The masses of circumstellar disks provide direct constraints on
massive planet formation, since planets require a certain amount of
building blocks. For example, Jupiter required >0.01 solar masses of
matter to form in our solar system. Rich clusters provide an
opportunity to study the frequency and evolution
of circumstellar disks around large numbers of stars spanning
two or more decades in stellar mass. Moreover, most stars (including
our sun) form in clustered regions, and so understanding
protoplanetary disks in rich clusters provides basic information about
the typical mode of planet formation.
I have used OVRO, the
SMA, and CARMA
interferometers to study the disk mass distribution in rich clusters.

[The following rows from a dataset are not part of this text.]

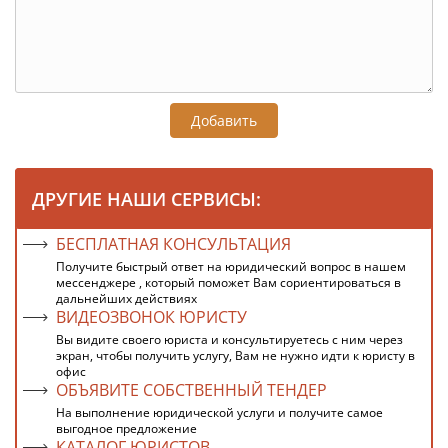
Добавить
ДРУГИЕ НАШИ СЕРВИСЫ:
БЕСПЛАТНАЯ КОНСУЛЬТАЦИЯ
Получите быстрый ответ на юридический вопрос в нашем
мессенджере , который поможет Вам сориентироваться в
дальнейших действиях
ВИДЕОЗВОНОК ЮРИСТУ
Вы видите своего юриста и консультируетесь с ним через
экран, чтобы получить услугу, Вам не нужно идти к юристу в
офис
ОБЪЯВИТЕ СОБСТВЕННЫЙ ТЕНДЕР
На выполнение юридической услуги и получите самое
выгодное предложение
КАТАЛОГ ЮРИСТОВ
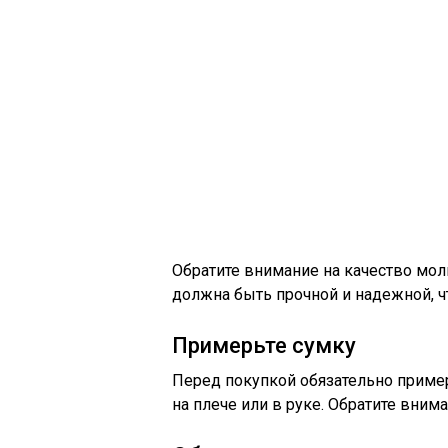
Обратите внимание на качество молн
должна быть прочной и надежной, ч
Примерьте сумку
Перед покупкой обязательно пример
на плече или в руке. Обратите вним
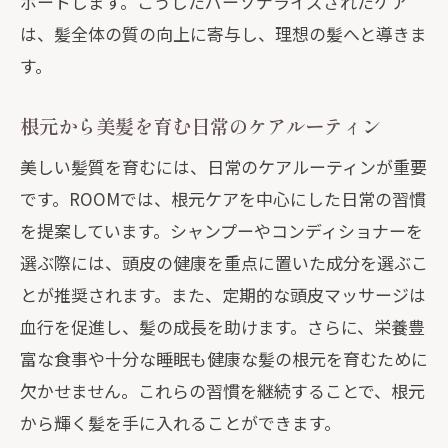
ポートします。こうしたパーソナライズされたケア
カスタムケアで実現する髪の根元からの
は、髪全体の質の向上に寄与し、理想の髪へと導きま
改善
す。
根元ケアがもたらす髪質の革新
ROOMのカスタムアプローチが髪に与え
根元から美髪を育む日常のケアルーティン
る影響
美しい髪質を育むには、日常のケアルーティンが重要
長期的な美しさを支える根元からのケア
です。ROOMでは、根元ケアを中心にした日常の習慣
カスタマイズされた根元ケアで理想の髪
を提案しています。シャンプーやコンディショナーを
質を追求
選ぶ際には、頭皮の健康を重点に置いた成分を選ぶこ
ROOMの最新髪質改善で根元から輝く髪を手
とが推奨されます。また、定期的な頭皮マッサージは
に入れる方法
血行を促進し、髪の成長を助けます。さらに、栄養豊
根元への最新アプローチでつややかな髪
富な食事や十分な睡眠も健康な髪の根元を育むために
を実現
欠かせません。これらの習慣を継続することで、根元
ROOMの髪質改善で得られる根元からの
から輝く髪を手に入れることができます。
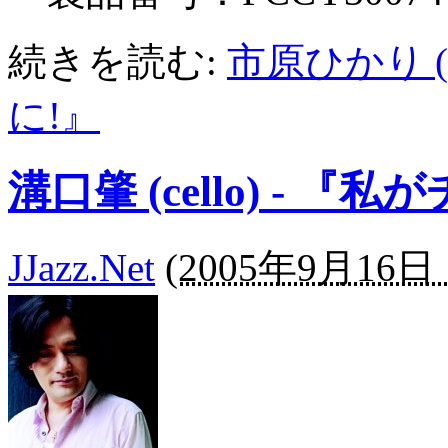
続きを読む:
市原ひかり (
に!』
溝口肇 (cello) - 
JJazz.Net
(
2005年9月16日 1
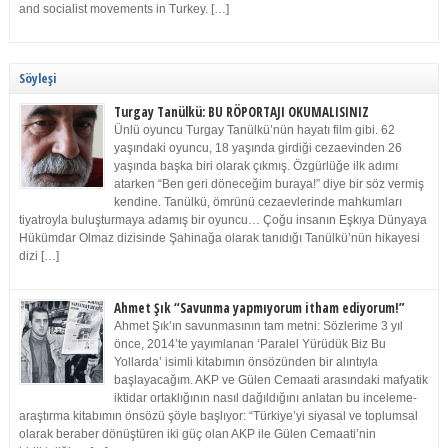
and socialist movements in Turkey. […]
Söyleşi
Turgay Tanülkü: BU RÖPORTAJI OKUMALISINIZ
Ünlü oyuncu Turgay Tanülkü’nün hayatı film gibi. 62
yaşındaki oyuncu, 18 yaşında girdiği cezaevinden 26
yaşında başka biri olarak çıkmış. Özgürlüğe ilk adımı
atarken “Ben geri döneceğim buraya!” diye bir söz vermiş
kendine. Tanülkü, ömrünü cezaevlerinde mahkumları
tiyatroyla buluşturmaya adamış bir oyuncu… Çoğu insanın Eşkıya Dünyaya
Hükümdar Olmaz dizisinde Şahinağa olarak tanıdığı Tanülkü’nün hikayesi
dizi […]
Ahmet Şık “Savunma yapmıyorum itham ediyorum!”
Ahmet Şık’ın savunmasının tam metni: Sözlerime 3 yıl
önce, 2014’te yayımlanan ‘Paralel Yürüdük Biz Bu
Yollarda’ isimli kitabımın önsözünden bir alıntıyla
başlayacağım. AKP ve Gülen Cemaati arasındaki mafyatik
iktidar ortaklığının nasıl dağıldığını anlatan bu inceleme-
araştırma kitabımın önsözü şöyle başlıyor: “Türkiye’yi siyasal ve toplumsal
olarak beraber dönüştüren iki güç olan AKP ile Gülen Cemaati’nin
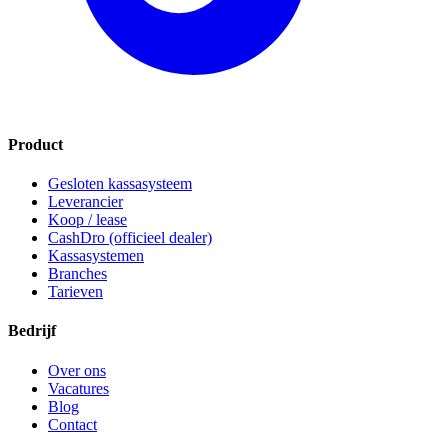
Product
Gesloten kassasysteem
Leverancier
Koop / lease
CashDro (officieel dealer)
Kassasystemen
Branches
Tarieven
Bedrijf
Over ons
Vacatures
Blog
Contact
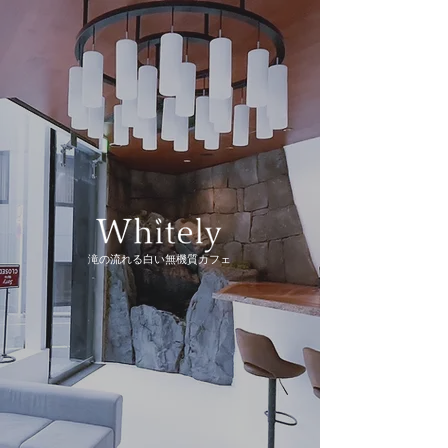
滝の流れる白い無機質カフェ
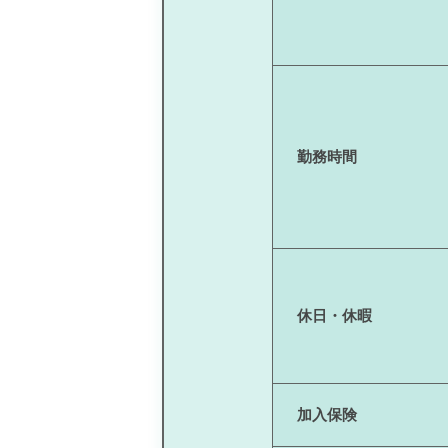
勤務時間
休日・休暇
加入保険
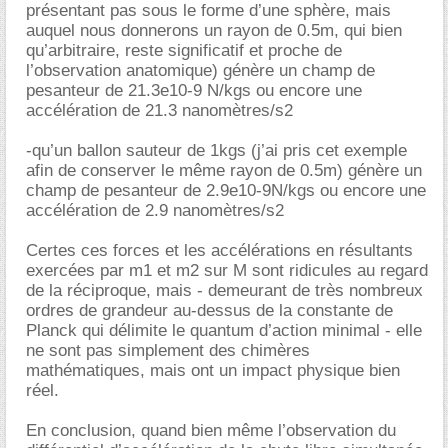
présentant pas sous le forme d’une sphère, mais
auquel nous donnerons un rayon de 0.5m, qui bien
qu’arbitraire, reste significatif et proche de
l’observation anatomique) génère un champ de
pesanteur de 21.3e10-9 N/kgs ou encore une
accélération de 21.3 nanomètres/s2
-qu’un ballon sauteur de 1kgs (j’ai pris cet exemple
afin de conserver le même rayon de 0.5m) génère un
champ de pesanteur de 2.9e10-9N/kgs ou encore une
accélération de 2.9 nanomètres/s2
Certes ces forces et les accélérations en résultants
exercées par m1 et m2 sur M sont ridicules au regard
de la réciproque, mais - demeurant de très nombreux
ordres de grandeur au-dessus de la constante de
Planck qui délimite le quantum d’action minimal - elle
ne sont pas simplement des chimères
mathématiques, mais ont un impact physique bien
réel.
En conclusion, quand bien même l’observation du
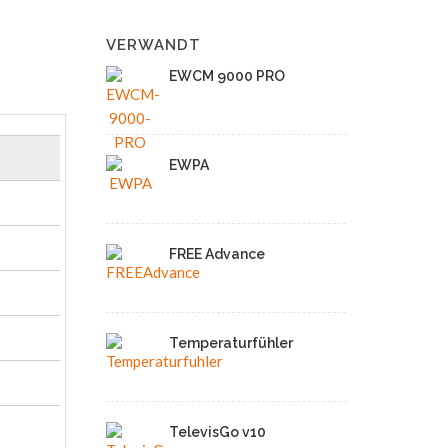
VERWANDT
EWCM 9000 PRO
EWPA
FREE Advance
Temperaturfühler
TelevisGo v10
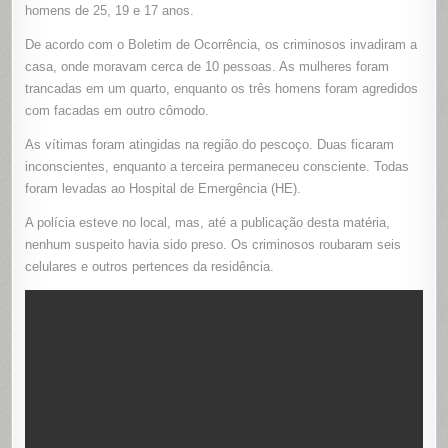
E
homens de 25, 19 e 17 anos.
FERE
TRÊS
De acordo com o Boletim de Ocorrência, os criminosos invadiram a
HOMENS
COM
casa, onde moravam cerca de 10 pessoas. As mulheres foram
FACADAS
NA
trancadas em um quarto, enquanto os três homens foram agredidos
ZONA
NORTE
com facadas em outro cômodo.
DE
MACAPÁ
As vítimas foram atingidas na região do pescoço. Duas ficaram
inconscientes, enquanto a terceira permaneceu consciente. Todas
foram levadas ao Hospital de Emergência (HE).
A polícia esteve no local, mas, até a publicação desta matéria,
nenhum suspeito havia sido preso. Os criminosos roubaram seis
celulares e outros pertences da residência.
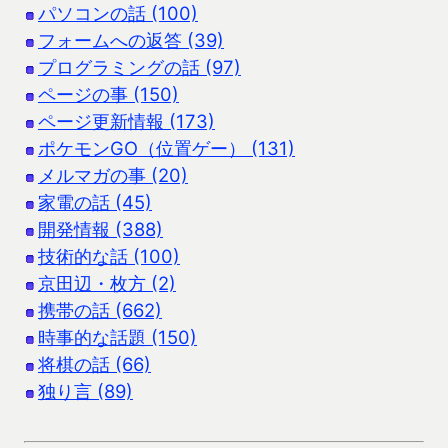
パソコンの話 (100)
フォームへの返答 (39)
プログラミングの話 (97)
ページの事 (150)
ページ更新情報 (173)
ポケモンGO（位置ゲー） (131)
メルマガの事 (20)
家電の話 (45)
開発情報 (388)
技術的な話 (100)
京田辺・枚方 (2)
携帯の話 (662)
時事的な話題 (150)
将棋の話 (66)
独り言 (89)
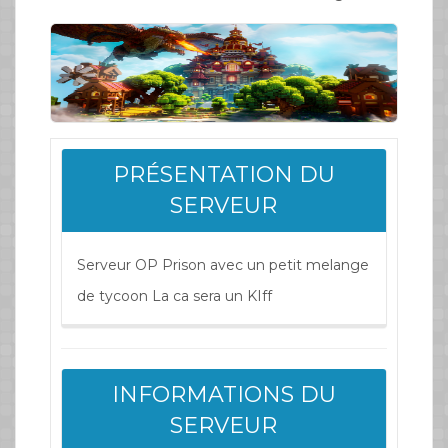
PRÉSENTATION DU
SERVEUR
Serveur OP Prison avec un petit melange
de tycoon La ca sera un KIff
INFORMATIONS DU
SERVEUR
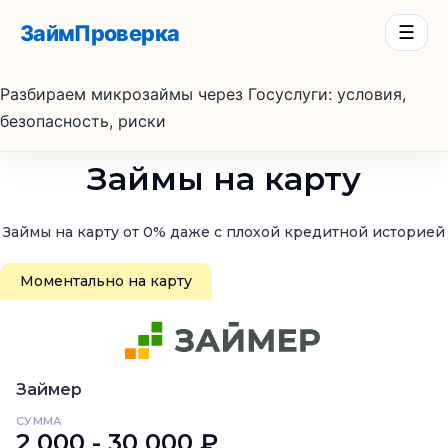
ЗаймПроверка
☰
Разбираем микрозаймы через Госуслуги: условия,
безопасность, риски
Займы на карту
Займы на карту от 0% даже с плохой кредитной историей
Моментально на карту
Займер
СУММА
2 000 - 30 000 ₽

Recent observations of the Orion Nebula
cluster (Eisner et al. 2008) showed that less than ten percent of
systems appear capable of
forming massive, Jovian planets (see also this press
release).
However, a number of significant uncertainties remain.
A mosaic of the Orion nebula cluster obtained with CARMA and the SMA. Circles indicate detected sources. Only a smal fraction of known cluster members show emission at milimeter wavelengths indicative of massive protoplanetary disks.
More recent work includes the study of disk masses in less evolved sources (Eisner 2012, Sheehan & Eisner 2014), and much deeper mosaicked images of clusters with ALMA (at the moment using Cycle 2 and scheduled Cycle 3 observations).